O paradoxo contemporâneo é claro: estamos mais conectados do que nunca, mas também mais sozinhos. Redes sociais, que deveriam promover a proximidade, muitas vezes operam como “calorias vazias”, rápidas e viciantes, sem o valor “nutritivo” das interações autênticas. Estamos cada vez mais confinados em bolhas, interagindo apenas com quem compartilha nossas opiniões e visões, o que limita nossa capacidade de aprender com diferentes perspectivas e nos isola em um mundo de visão estreita.
De acordo com a pesquisa The growing loneliness epidemic (Cigna, 2020), 61% dos adultos se sentem solitários com frequência, um aumento significativo em relação aos anos anteriores. Esse isolamento social afeta diretamente a saúde mental, mas também prejudica a economia, aumentando custos com afastamentos e problemas de saúde relacionados ao estresse. O problema não é novo, mas a forma como a sociedade lida com ele exige uma reflexão mais profunda sobre o impacto das conexões humanas.

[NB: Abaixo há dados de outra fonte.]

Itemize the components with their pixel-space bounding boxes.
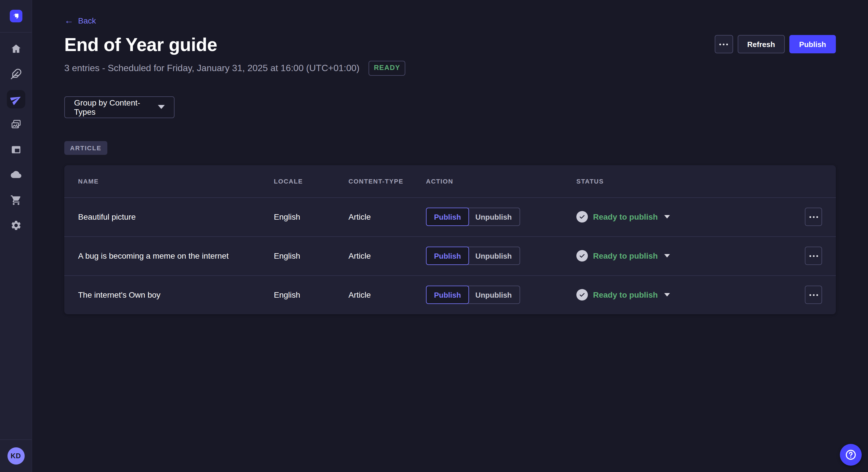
entry-status: Ready to publish: [577, 211, 799, 223]
sidebar-item-content-type-builder[interactable]: [7, 140, 25, 159]
sidebar-item-deploy-cloud[interactable]: [7, 166, 25, 184]
row-more-button[interactable]: [805, 247, 822, 265]
column-header-status: STATUS: [577, 177, 799, 184]
feather-icon: [10, 68, 22, 80]
status-chevron-down-icon[interactable]: [664, 215, 670, 218]
sidebar-bottom: KD: [0, 439, 32, 472]
table-row: A bug is becoming a meme on the internet…: [64, 236, 836, 275]
status-chevron-down-icon[interactable]: [664, 254, 670, 258]
entry-status: Ready to publish: [577, 289, 799, 301]
sidebar-item-marketplace[interactable]: [7, 191, 25, 209]
entry-locale: English: [274, 212, 348, 222]
check-circle-icon: [577, 211, 588, 223]
unpublish-toggle-button[interactable]: Unpublish: [468, 247, 520, 265]
status-chevron-down-icon[interactable]: [664, 293, 670, 297]
gear-icon: [10, 220, 22, 231]
refresh-button[interactable]: Refresh: [737, 35, 785, 53]
media-gallery-icon: [10, 119, 22, 130]
entry-name: A bug is becoming a meme on the internet: [78, 251, 274, 260]
publish-toggle-button[interactable]: Publish: [426, 247, 469, 265]
ellipsis-icon: [719, 43, 728, 45]
back-label: Back: [78, 16, 96, 25]
column-header-name: NAME: [78, 177, 274, 184]
back-link[interactable]: ← Back: [64, 16, 96, 25]
sidebar-item-content-manager[interactable]: [7, 65, 25, 83]
ellipsis-icon: [809, 216, 818, 217]
header-row: End of Year guide 3 entries - Scheduled …: [64, 34, 836, 75]
entry-locale: English: [274, 251, 348, 260]
layout-icon: [10, 144, 22, 156]
unpublish-toggle-button[interactable]: Unpublish: [468, 208, 520, 226]
publish-release-button[interactable]: Publish: [789, 35, 836, 53]
table-header-row: NAME LOCALE CONTENT-TYPE ACTION STATUS: [64, 165, 836, 197]
sidebar: KD: [0, 0, 32, 472]
entry-status: Ready to publish: [577, 250, 799, 262]
entry-content-type: Article: [348, 251, 426, 260]
column-header-content-type: CONTENT-TYPE: [348, 177, 426, 184]
table-row: The internet's Own boy English Article P…: [64, 275, 836, 314]
entry-name: Beautiful picture: [78, 212, 274, 222]
sidebar-item-home[interactable]: [7, 40, 25, 58]
row-more-button[interactable]: [805, 285, 822, 304]
main-content: ← Back End of Year guide 3 entries - Sch…: [32, 0, 868, 472]
subtitle-row: 3 entries - Scheduled for Friday, Januar…: [64, 61, 405, 75]
ellipsis-icon: [809, 255, 818, 257]
entry-content-type: Article: [348, 212, 426, 222]
entry-content-type: Article: [348, 290, 426, 299]
publish-toggle-button[interactable]: Publish: [426, 285, 469, 304]
group-by-label: Group by Content-Types: [74, 98, 158, 116]
entry-locale: English: [274, 290, 348, 299]
unpublish-toggle-button[interactable]: Unpublish: [468, 285, 520, 304]
action-toggle: Publish Unpublish: [426, 285, 577, 304]
sidebar-nav: [0, 33, 32, 235]
group-by-select[interactable]: Group by Content-Types: [64, 96, 175, 118]
home-icon: [10, 43, 22, 55]
avatar-wrap: KD: [7, 440, 24, 472]
page-title: End of Year guide: [64, 34, 405, 56]
entry-name: The internet's Own boy: [78, 290, 274, 299]
cart-icon: [10, 194, 22, 206]
question-mark-icon: [844, 448, 857, 461]
header-actions: Refresh Publish: [714, 35, 836, 53]
strapi-app: KD ← Back End of Year guide 3 entries - …: [0, 0, 868, 472]
status-label: Ready to publish: [593, 290, 658, 299]
row-more-button[interactable]: [805, 208, 822, 226]
avatar[interactable]: KD: [7, 447, 24, 465]
sidebar-item-releases[interactable]: [7, 90, 25, 108]
column-header-action: ACTION: [426, 177, 577, 184]
action-toggle: Publish Unpublish: [426, 208, 577, 226]
check-circle-icon: [577, 289, 588, 301]
cloud-icon: [10, 169, 22, 181]
help-button[interactable]: [840, 444, 862, 466]
table-row: Beautiful picture English Article Publis…: [64, 197, 836, 236]
strapi-logo-glyph: [9, 10, 22, 22]
content-type-group-badge: ARTICLE: [64, 141, 107, 155]
column-header-locale: LOCALE: [274, 177, 348, 184]
release-subtitle: 3 entries - Scheduled for Friday, Januar…: [64, 63, 360, 73]
header-left: End of Year guide 3 entries - Scheduled …: [64, 34, 405, 75]
logo-wrap: [0, 0, 32, 32]
status-label: Ready to publish: [593, 251, 658, 260]
entries-table-card: NAME LOCALE CONTENT-TYPE ACTION STATUS B…: [64, 165, 836, 314]
back-arrow-icon: ←: [64, 16, 73, 25]
sidebar-item-settings[interactable]: [7, 216, 25, 235]
chevron-down-icon: [158, 105, 165, 109]
status-label: Ready to publish: [593, 212, 658, 222]
sidebar-item-media-library[interactable]: [7, 115, 25, 134]
ellipsis-icon: [809, 294, 818, 296]
paper-plane-icon: [10, 94, 22, 105]
status-badge: READY: [369, 61, 405, 75]
action-toggle: Publish Unpublish: [426, 247, 577, 265]
strapi-logo[interactable]: [9, 10, 22, 22]
release-more-button[interactable]: [714, 35, 733, 53]
publish-toggle-button[interactable]: Publish: [426, 208, 469, 226]
check-circle-icon: [577, 250, 588, 262]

Relações humanas de qualidade não surgem por acaso; elas exigem esforço ativo para ouvir o outro, compreender diferentes pontos de vista e interagir de forma autêntica. Estudos em neurociência comprovam que a curiosidade ativa áreas do cérebro ligadas à memória, ao aprendizado e à empatia, aprofundando as conexões sociais e melhorando a qualidade das interações.
O risco do atual “buzz” em torno da saúde social é tratá-la como uma tendência passageira. Na realidade, o que estamos vendo é uma reafirmação daquilo que sempre foi essencial para o bem–estar humano. A saúde social não é um “novo tipo de saúde”, mas uma dimensão central da qualidade de vida, que deve ser reconhecida e cultivada. Ignorar isso é negligenciar os determinantes sociais da saúde, que já demonstraram ser fundamentais para a manutenção de nossa saúde física e mental.
Se as redes sociais são calorias vazias, então as interações autênticas, baseadas em escuta ativa e curiosidade genuína, são o alimento de que precisamos. Isso começa com um movimento simples: sair das bolhas, abrir espaço para a diversidade de ideias e cultivar relações verdadeiras. A saúde social é, sem dúvida, uma dimensão central do bem–estar, que nunca deveria ser vista como algo acessório, mas como um aspecto central para uma vida plena e saudável.
*Além de fundadora e CEO da Bee Touch, deeptech pioneira no uso de métodos digitais para a avaliação de riscos psicossociais, Ana Carolina Peuker é PhD e pós-doutora em Psicologia, foi professora e pesquisadora da Universidade Federal do Rio Grande do Sul. Referência em saúde mental no trabalho, é diretora de Mercado e Expansão da ABQV e conselheira do Movimento Mente em Foco do Pacto Global da ONU.